● What to do:
The result should be every line in the material below containing the string "Gerardo".

● Given data:
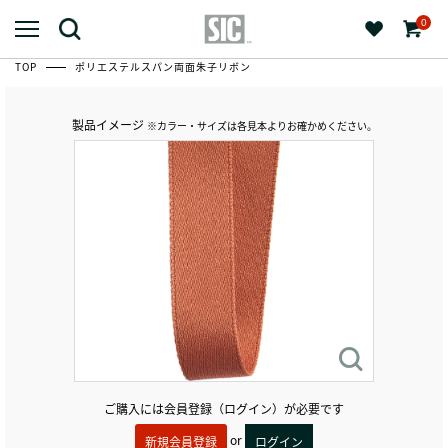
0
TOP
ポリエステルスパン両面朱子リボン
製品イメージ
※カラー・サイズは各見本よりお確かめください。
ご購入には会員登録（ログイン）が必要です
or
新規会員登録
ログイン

==

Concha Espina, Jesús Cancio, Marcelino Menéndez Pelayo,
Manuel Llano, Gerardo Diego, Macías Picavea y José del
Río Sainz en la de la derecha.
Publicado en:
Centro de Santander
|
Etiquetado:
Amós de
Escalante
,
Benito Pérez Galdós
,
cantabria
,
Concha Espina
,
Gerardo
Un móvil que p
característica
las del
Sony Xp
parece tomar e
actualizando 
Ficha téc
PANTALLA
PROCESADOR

● Output:
Manuel Llano, Gerardo Diego, Macías Picavea y José del
Gerardo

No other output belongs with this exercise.